If Tampa turns to the minors and injury rehab assignments, these are the next Rays in line:

  • Right-hander Luis Patiño, a 21-year-old consensus top 15-20 overall prospect, already has made three starts for the Rays this season, posting a 3.60 ERA with 19 strikeouts in 15 innings before sustaining a lacerated finger. Since returning to action at Triple-A Durham on June 1, he's been even better, posting a 2.93 ERA with 19 strikeouts and three walks in 15 1/3 innings.
  • Chris Archer returned to the mound a week ago Saturday, throwing 10 pitches in a bullpen session, after sustaining a forearm injury early this season. His next step would be live batting practice, but Tampa is taking it slowly. Archer had thoracic outlet surgery a year ago when he was still with the Pirates.
  • Right-hander Shane Baz, 22, is the 24th overall prospect according to Baseball Prospectus. He's made just one appearance for Durham, but between there and Class AA, he has a 2.45 ERA with 54 strikeouts and just three walks in 36 2/3 innings. He's another prospect the Rays got from the Pirates.
  • Lefty Brendan McKay, who started a rehab assignment at extended spring training on May 26, recently threw in a game for the first time since his shoulder surgery in 2020. McKay, who also has hitting skills, had great numbers as a pitcher coming up the minor-league ladder in 2019, going 6-0 with a 1.10 ERA in 13 starts between Double-A and Triple-A before making 11 starts with Tampa and appearing in three postseason games.

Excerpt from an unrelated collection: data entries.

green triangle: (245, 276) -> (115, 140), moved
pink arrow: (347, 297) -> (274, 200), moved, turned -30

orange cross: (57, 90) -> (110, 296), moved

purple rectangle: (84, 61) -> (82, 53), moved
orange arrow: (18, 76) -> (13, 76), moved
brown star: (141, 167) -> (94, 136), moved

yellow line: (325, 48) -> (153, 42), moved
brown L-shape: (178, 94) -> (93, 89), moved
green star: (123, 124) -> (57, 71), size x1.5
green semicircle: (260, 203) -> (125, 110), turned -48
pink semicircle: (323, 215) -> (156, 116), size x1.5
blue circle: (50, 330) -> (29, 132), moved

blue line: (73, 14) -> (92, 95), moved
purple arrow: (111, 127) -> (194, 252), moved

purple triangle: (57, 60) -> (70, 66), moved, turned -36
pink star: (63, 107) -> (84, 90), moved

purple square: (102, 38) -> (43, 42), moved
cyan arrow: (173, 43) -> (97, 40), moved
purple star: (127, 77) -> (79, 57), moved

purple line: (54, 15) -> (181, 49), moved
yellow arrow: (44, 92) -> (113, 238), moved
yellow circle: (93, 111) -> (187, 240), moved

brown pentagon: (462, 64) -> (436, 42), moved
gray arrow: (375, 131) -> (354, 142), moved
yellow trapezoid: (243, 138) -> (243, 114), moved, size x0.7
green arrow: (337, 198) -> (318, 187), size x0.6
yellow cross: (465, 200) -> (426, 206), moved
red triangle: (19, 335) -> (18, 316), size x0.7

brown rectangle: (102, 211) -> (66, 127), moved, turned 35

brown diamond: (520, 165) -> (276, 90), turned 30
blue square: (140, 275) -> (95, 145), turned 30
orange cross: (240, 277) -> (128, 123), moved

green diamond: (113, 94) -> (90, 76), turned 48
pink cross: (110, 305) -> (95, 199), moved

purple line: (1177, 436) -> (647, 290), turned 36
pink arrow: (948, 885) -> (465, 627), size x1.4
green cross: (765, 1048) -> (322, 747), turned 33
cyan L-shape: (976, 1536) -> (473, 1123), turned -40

The Rays have plenty of trade chips if they wanted to pursue someone like Max Scherzer, who could be on the market if the Nationals remain out of contention in late July. Scherzer would still be owed about $12 million, which is not typically Tampa Bay’s style, and would be subject to a bidding war. But the Rays got so close to winning the World Series in 2020 that (other than money) Scherzer would make a lot of sense.

The Rays reportedly could be in the market for lesser names who will be free agents in 2022, like Matthew Boyd of the Tigers, old friend Alex Cobb of the Angels, Danny Duffy of the Royals, Jon Gray of the Rockies and Michael Pineda of the Twins. Other pitchers under multiyear deals who could be available include: Jose Berrios of the Twins, Kyle Gibson of the Rangers, Marco Gonzales of the Mariners and Germán Marquez of the Rockies.

Tampa Bay might not want to make a big deal for a pitcher because of the cost, but these innings are going to have to come from somewhere.